The NDP plan is ambitious, aiming for emissions reductions targets that would keep global temperature increases to no more than 1.5oC, which is where the United Nations Intergovernmental Panel on Climate Change set the threshold to avoid catastrophic real-world consequences.

That’s no small task. IPCC models show that holding to a 1.5oC increase would mean reducing emissions by roughly 40 per cent below 2005 levels by 2030, while a 2oC threshold would demand 20 per cent reductions in emissions from 2005 levels.

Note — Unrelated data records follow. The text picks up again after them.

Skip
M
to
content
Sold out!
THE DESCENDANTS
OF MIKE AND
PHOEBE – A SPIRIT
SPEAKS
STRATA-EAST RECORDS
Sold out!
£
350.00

NDP Leader Jagmeet Singh has attempted to thread a thorny rhetorical needle when it comes to balancing energy and economic development against environmental concerns. Last winter, Singh said he was in favour of a liquefied natural gas project in northern British Columbia, which was supported by the province’s NDP government, on the grounds that it involved robust consultations and approvals from Indigenous communities. A few months later, however, he was speaking out strenuously against fracking and apparently rescinded his support for the LNG project, while also studiously refusing to clarify his change of heart in interviews.

What they’ll do:

The NDP proposes making half of all buildings in Canada energy efficient by 2030 and retrofitting the rest by 2050, along with offering homeowners low-interest loans to pay for efficiency upgrades. Those measures, together with renewable energy, infrastructure and transit changes will add up to at least 300,000 new “good jobs,” the party says.

The NDP plan calls for ending fossil fuel subsidies and instead ploughing that money into retraining workers, research and innovation, helping communities pay for building retrofits, investing in greener and more affordable transit and goosing green technology development and investment through a $3-billion Canadian Climate Bank.

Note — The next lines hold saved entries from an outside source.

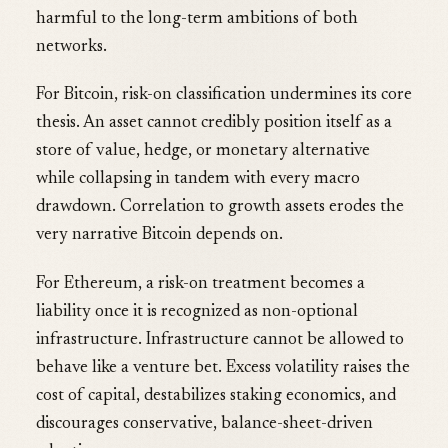
harmful to the long-term ambitions of both
networks.
For Bitcoin, risk-on classification undermines its core
thesis. An asset cannot credibly position itself as a
store of value, hedge, or monetary alternative
while collapsing in tandem with every macro
drawdown. Correlation to growth assets erodes the
very narrative Bitcoin depends on.
For Ethereum, a risk-on treatment becomes a
liability once it is recognized as non-optional
infrastructure. Infrastructure cannot be allowed to
behave like a venture bet. Excess volatility raises the
cost of capital, destabilizes staking economics, and
discourages conservative, balance-sheet-driven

There are also more targeted policy proposals on still-ambitious timelines, including a ban on all single-use plastic bags, cutlery and other items by 2022, and seeing Canada powered solely by net carbon-free electricity by 2030. By 2025, the party proposes to make all government vehicles electric, ramping up to include all-electric public transit by 2030, and by 2040, all new cars sold will be net-zero emission.

Green Party

Andrew Leach, and energy and environment economist at the University of Alberta, dubbed the Green Party’s climate plan—which the party calls Mission: Possible—Mission:Improbable when he unpacked it in detail. The plan is hugely ambitious and if successfully implemented would have a far greater impact on Canada’s carbon emissions than any of the platforms proposed by the other parties. But that “if” is a big one.

The plan aims to cut greenhouse gas levels to 60 per cent below 2005 levels by 2030—double the Paris target. Leader Elizabeth May has likened the scale of the climate crisis to the threat of the Second World War, and advocates creating a multi-party “survival cabinet” to tackle the issue, because the urgency demands a Churchillian moment.

What they’ll do:

The Greens propose a massive retrofit of all of Canada’s residential, commercial and industrial buildings to be carbon neutral by 2030, creating “millions of new, well-paying jobs” in the process. The party also wants to eliminate all fossil fuel power generation and “modernize” Canada’s electricity grid so that renewable energy can be moved between provinces—though as Leach points out, given the wildly uneven sources of power generation among provinces and intertie requirements, that is a daunting prospect.

The Green plan also calls for a ban on fracking and no new fossil fuel projects in Canada, along with an end to importing foreign oil to Canada. The party would maintain the carbon tax put in place by the Liberals, and also abolish subsidies for oil and gas.

Perhaps the biggest contribution of this plan is a subtle one, as identified by Leach: “The Green plan gives a sense of the order of magnitude of the transitions we’d need to see if we’re going to meet aggressive global goals.” So if this particular plan is predicated on massive societal and economic change occurring on an unrealistically tight timeline, well, if nothing else, that gives us some sense of what it will take to save ourselves—however we get there, and whoever voters choose to steer the ship.